* Task instructions: Work out how many lines of the listing hold "each", then state only that count.

* Working data:

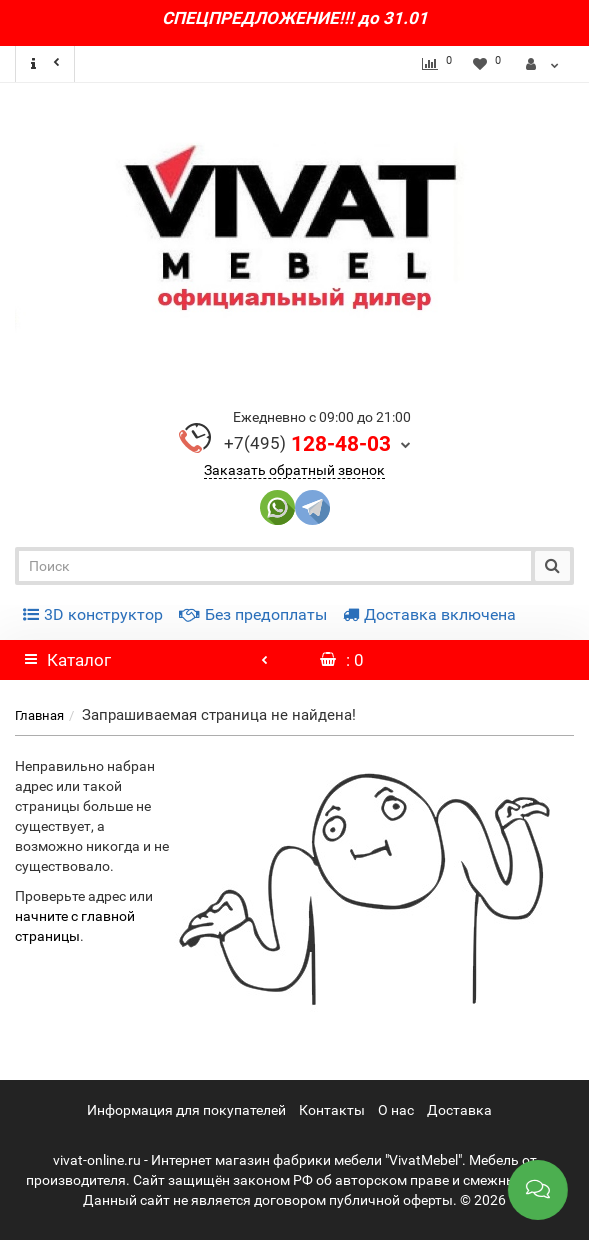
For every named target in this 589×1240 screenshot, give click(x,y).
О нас (396, 1110)
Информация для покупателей (186, 1110)
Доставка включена (429, 614)
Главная (39, 715)
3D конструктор (93, 614)
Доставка (459, 1110)
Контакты (332, 1110)
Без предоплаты (253, 614)
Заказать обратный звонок (294, 470)
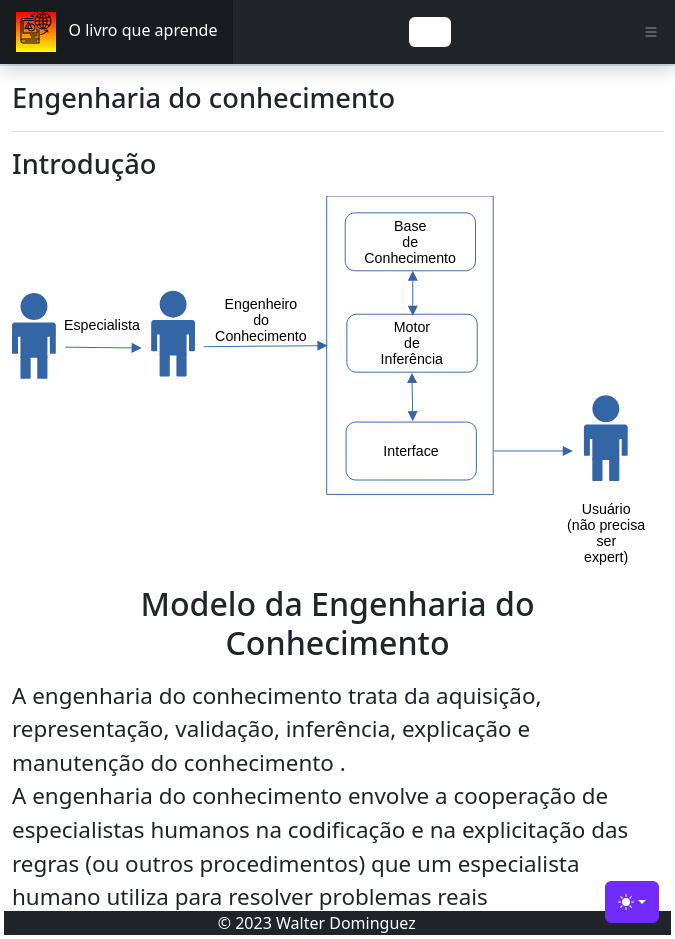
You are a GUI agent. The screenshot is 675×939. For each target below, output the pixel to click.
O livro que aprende (116, 32)
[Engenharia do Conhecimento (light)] (632, 902)
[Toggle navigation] (430, 32)
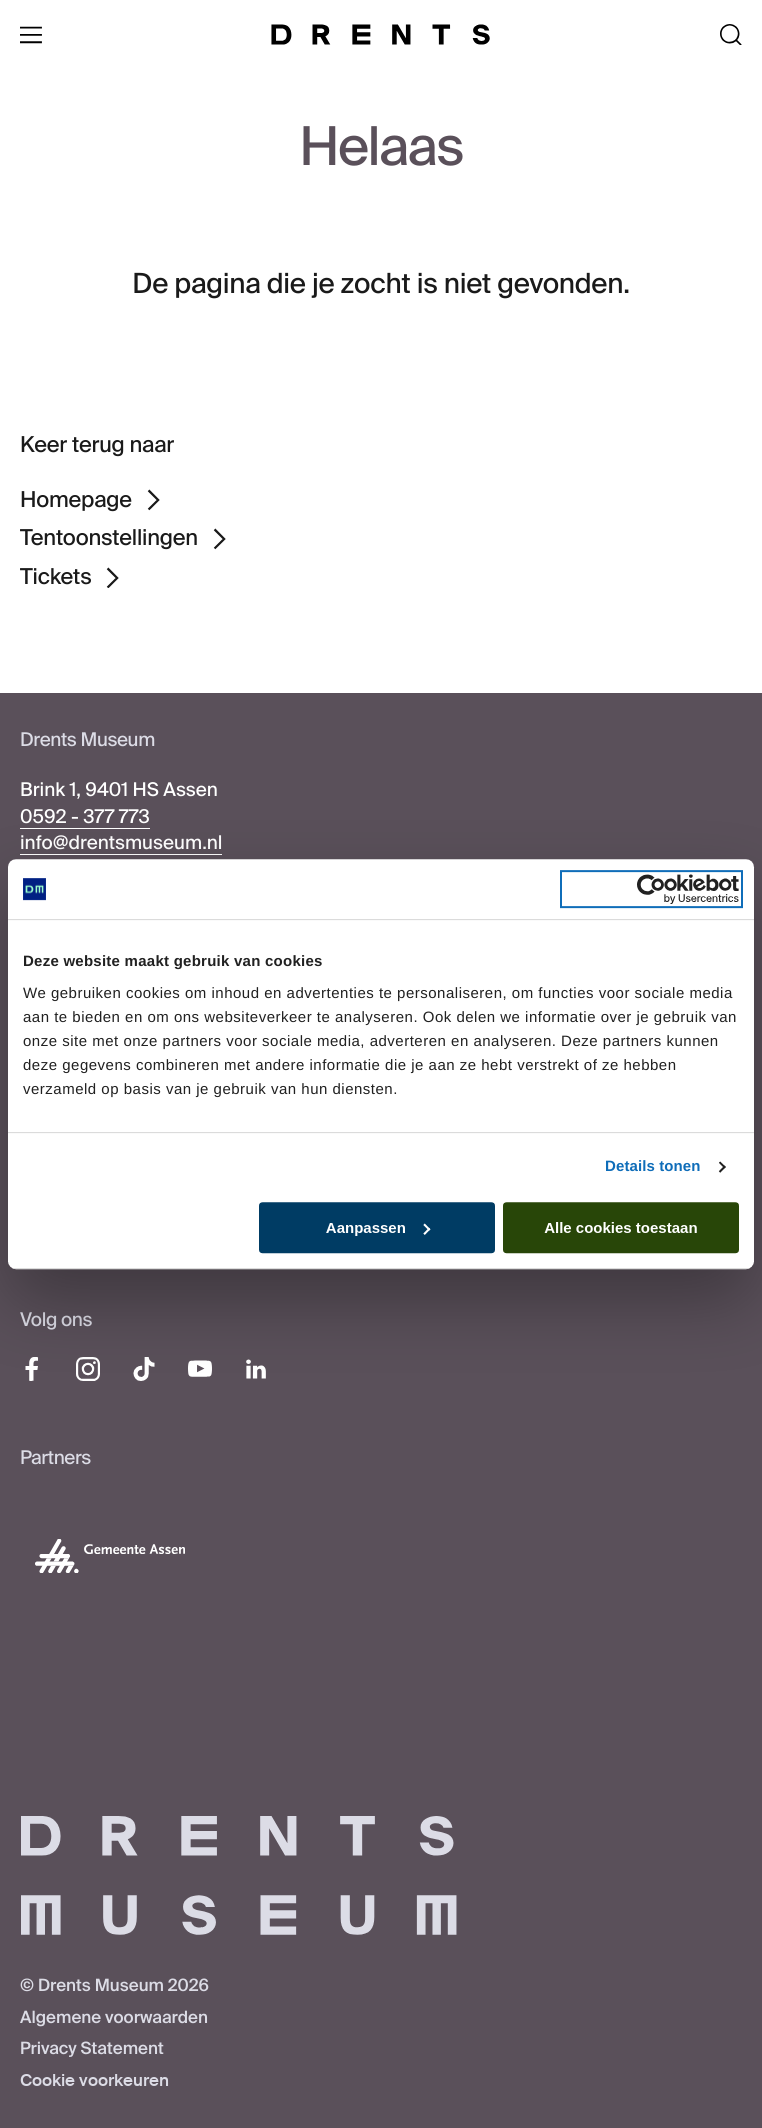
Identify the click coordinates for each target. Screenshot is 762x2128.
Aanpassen (378, 1227)
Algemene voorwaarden (114, 2018)
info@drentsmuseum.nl (121, 842)
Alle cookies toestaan (620, 1227)
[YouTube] (200, 1369)
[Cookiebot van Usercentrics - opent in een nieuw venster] (651, 889)
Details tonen (652, 1166)
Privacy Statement (92, 2049)
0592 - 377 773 (85, 816)
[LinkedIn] (256, 1369)
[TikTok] (144, 1369)
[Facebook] (32, 1369)
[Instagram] (88, 1369)
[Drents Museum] (380, 34)
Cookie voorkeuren (94, 2081)
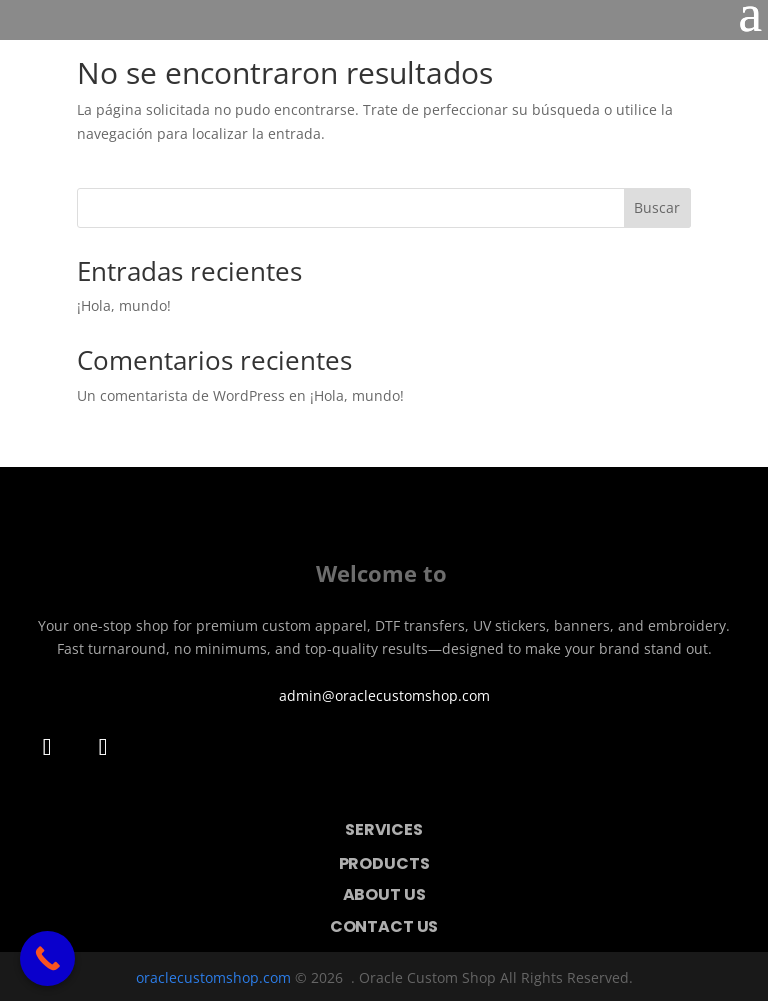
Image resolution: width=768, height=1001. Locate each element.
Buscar (657, 207)
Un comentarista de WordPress (181, 395)
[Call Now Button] (47, 958)
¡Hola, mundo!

* The completed task: 3